Oleh karenanya, perlu adanya peringatan akan konsumerisasi yang berlebihan itu. Pada dasarnya masyarakat kita kurang peduli dengan keamanan produk yang mereka pakai. Dikhawatirkan ketidakamanan produk yang mereka konsumsi tersebut berakibat fatal. Tentunya kita tidak akan membiarkan masyarakat kita terus terjebak dalam gaya hidup konsumtif yang tidak sehat. Dengan demikian maka kita perlu selektif dalam mengkonsumsi suatu produk. Sehingga dalam program ini kami menyediakan sarana tanya jawab dan sharing –berbagi ilmu-- mengenai hal hal tersebut, untuk mengatasi kesalahan penggunaan dan konsumsi yang berlebihan.
Dengan adanya fakta demikian,kami sebagai pelajar-pelajar yang ingin membangun bangsa lebih maju, bersedia memberikan pengetahuan yang dapat dibilang cukup penting bagi kehidupan masyarakat sekarang ini.
Selain itu kami juga akan memberikan ilmu pengetahuan tentang Radioaktif dan bermacam macam pertanyaan kimia yang jarang sekali ditanyakan dan dianggap sepele.
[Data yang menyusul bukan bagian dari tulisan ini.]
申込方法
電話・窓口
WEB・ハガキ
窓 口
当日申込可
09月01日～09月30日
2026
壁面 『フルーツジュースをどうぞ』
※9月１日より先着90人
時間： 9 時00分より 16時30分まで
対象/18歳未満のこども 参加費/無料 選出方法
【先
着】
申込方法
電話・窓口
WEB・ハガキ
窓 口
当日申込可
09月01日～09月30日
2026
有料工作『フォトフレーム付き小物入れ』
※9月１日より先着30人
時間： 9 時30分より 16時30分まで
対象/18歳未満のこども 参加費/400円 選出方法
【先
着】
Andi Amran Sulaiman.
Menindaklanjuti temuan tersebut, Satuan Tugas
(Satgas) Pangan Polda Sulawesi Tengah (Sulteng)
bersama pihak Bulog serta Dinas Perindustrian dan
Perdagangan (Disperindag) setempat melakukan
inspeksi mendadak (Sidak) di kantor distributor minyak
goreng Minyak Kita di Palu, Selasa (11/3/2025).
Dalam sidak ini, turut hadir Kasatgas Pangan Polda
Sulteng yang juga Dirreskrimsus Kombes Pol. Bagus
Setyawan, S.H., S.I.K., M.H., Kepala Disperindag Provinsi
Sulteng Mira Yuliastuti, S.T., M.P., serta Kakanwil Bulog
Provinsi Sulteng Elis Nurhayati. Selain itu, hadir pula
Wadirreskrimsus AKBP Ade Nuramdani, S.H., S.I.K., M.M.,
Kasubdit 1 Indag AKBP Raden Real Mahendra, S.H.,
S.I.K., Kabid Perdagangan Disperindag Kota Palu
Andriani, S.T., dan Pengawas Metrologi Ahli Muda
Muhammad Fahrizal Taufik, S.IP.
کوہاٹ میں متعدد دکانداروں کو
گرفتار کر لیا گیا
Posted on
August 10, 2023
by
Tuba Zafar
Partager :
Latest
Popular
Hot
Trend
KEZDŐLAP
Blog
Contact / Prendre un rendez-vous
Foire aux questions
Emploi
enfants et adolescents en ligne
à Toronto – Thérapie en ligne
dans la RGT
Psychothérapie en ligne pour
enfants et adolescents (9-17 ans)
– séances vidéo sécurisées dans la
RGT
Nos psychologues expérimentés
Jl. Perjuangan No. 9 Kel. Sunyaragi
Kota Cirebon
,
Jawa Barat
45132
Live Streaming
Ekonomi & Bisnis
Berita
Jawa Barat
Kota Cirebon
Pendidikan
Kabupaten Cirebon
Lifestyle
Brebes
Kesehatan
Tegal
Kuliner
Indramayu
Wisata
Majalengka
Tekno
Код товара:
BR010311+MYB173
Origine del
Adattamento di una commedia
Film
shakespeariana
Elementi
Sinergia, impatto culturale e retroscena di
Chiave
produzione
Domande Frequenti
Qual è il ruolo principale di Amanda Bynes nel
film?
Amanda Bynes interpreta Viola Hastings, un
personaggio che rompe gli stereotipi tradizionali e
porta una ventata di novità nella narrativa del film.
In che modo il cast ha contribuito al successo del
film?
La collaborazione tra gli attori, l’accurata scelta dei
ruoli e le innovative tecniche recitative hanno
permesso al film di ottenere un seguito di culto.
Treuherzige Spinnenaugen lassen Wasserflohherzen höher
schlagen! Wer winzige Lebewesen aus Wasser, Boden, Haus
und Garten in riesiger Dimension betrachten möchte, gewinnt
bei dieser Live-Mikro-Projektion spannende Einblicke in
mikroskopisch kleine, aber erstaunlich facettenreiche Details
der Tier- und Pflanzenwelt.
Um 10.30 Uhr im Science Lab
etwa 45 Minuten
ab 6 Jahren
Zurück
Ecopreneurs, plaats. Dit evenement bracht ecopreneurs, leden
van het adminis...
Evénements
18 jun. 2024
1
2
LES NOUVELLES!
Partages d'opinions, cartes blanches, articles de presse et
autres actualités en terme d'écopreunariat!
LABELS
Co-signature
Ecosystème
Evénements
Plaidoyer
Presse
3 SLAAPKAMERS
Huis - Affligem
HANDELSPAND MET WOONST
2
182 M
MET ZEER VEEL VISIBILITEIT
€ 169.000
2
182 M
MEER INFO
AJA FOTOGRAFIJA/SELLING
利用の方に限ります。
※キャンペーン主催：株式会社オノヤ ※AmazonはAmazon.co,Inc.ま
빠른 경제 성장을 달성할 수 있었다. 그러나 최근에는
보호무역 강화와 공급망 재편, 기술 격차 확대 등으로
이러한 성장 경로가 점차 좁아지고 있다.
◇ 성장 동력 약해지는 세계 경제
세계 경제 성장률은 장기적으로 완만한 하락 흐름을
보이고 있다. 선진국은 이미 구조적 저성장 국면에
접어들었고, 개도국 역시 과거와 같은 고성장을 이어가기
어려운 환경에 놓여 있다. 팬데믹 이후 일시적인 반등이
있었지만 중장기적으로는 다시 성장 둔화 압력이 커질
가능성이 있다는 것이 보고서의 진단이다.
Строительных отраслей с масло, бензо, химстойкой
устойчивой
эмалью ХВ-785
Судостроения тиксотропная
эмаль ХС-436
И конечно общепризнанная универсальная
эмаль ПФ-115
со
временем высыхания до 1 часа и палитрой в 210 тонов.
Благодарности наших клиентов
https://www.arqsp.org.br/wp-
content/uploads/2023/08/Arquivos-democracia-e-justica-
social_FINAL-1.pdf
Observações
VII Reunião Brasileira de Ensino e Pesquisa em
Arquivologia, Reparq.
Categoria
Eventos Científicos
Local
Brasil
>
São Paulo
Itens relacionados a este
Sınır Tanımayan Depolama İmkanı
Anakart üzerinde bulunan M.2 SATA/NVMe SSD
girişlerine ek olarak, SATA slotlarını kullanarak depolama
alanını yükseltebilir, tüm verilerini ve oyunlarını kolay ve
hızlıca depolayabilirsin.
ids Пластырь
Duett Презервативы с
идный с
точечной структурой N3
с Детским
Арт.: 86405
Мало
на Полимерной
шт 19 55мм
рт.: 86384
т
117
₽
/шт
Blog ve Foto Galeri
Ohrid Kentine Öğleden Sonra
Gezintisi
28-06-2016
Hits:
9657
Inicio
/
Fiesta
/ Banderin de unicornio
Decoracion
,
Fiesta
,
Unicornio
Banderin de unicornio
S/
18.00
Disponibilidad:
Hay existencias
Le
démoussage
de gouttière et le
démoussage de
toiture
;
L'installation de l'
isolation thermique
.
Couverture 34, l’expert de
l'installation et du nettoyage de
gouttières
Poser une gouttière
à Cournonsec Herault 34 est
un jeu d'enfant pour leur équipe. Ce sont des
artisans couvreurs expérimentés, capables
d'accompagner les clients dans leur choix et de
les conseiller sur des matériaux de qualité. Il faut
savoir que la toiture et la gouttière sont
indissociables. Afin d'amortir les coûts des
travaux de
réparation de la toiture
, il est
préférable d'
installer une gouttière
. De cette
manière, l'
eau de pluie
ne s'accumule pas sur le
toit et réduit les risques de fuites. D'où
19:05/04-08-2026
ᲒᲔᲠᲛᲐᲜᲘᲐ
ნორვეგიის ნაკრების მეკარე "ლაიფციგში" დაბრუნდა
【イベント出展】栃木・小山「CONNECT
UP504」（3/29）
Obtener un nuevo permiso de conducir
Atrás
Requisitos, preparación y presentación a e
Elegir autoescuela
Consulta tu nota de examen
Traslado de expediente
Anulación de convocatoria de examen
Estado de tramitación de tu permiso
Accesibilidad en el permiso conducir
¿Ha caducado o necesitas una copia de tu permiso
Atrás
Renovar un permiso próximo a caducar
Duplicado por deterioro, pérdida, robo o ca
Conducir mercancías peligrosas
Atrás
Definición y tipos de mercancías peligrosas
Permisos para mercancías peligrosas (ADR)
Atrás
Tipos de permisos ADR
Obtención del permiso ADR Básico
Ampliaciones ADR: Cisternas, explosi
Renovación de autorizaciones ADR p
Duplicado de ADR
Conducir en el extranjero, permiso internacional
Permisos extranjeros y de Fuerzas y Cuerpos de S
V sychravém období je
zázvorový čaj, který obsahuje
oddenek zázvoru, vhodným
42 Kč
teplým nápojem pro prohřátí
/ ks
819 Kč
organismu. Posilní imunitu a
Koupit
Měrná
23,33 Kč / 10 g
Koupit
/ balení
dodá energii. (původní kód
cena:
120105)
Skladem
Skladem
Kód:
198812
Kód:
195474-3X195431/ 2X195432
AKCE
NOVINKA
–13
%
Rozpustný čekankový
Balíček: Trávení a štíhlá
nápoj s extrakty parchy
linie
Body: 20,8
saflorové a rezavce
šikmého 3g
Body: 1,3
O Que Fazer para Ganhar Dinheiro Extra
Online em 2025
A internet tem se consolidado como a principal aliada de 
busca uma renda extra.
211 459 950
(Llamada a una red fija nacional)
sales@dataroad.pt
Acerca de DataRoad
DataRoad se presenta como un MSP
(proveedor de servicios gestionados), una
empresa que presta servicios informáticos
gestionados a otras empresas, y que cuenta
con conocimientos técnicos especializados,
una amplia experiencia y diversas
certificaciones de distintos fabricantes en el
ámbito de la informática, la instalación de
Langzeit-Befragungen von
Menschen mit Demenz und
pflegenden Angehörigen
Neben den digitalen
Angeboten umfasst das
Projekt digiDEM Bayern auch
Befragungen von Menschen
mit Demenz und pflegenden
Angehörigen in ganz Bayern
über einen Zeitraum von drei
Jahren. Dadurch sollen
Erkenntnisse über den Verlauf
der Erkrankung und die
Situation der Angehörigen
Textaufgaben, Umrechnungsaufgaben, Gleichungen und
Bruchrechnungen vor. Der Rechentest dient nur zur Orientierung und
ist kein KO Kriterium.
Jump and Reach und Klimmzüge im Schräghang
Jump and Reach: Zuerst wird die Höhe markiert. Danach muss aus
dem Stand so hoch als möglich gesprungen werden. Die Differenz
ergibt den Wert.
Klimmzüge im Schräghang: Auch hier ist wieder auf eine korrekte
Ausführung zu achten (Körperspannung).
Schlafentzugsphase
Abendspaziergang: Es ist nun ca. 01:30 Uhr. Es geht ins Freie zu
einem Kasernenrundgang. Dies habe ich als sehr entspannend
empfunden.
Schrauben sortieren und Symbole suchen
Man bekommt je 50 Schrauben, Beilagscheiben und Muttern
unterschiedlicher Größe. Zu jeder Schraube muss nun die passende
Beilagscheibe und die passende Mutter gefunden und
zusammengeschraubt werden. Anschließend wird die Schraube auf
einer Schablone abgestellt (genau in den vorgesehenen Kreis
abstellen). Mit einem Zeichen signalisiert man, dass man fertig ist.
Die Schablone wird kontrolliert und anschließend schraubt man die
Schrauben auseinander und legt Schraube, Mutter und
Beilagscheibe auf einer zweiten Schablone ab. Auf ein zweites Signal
Melalui program pengetahuan kimia yang akan diselenggarakan ini, diharapkan dapat memberikan learning and explaining dengan berbagai pengetahuan menarik yang jarang sekali dibahas di sekolah. Dengan diselenggarakan acara seminar ini, peserta diharapkan dapat lebih selektif dan berhati hati dalam memilih produk yang mereka butuhkan. Selain itu peserta juga lebih mengerti lebih jauh tentang kimia dan orang orang yang telah memperkenalkan kimia dalam kehidupan kita.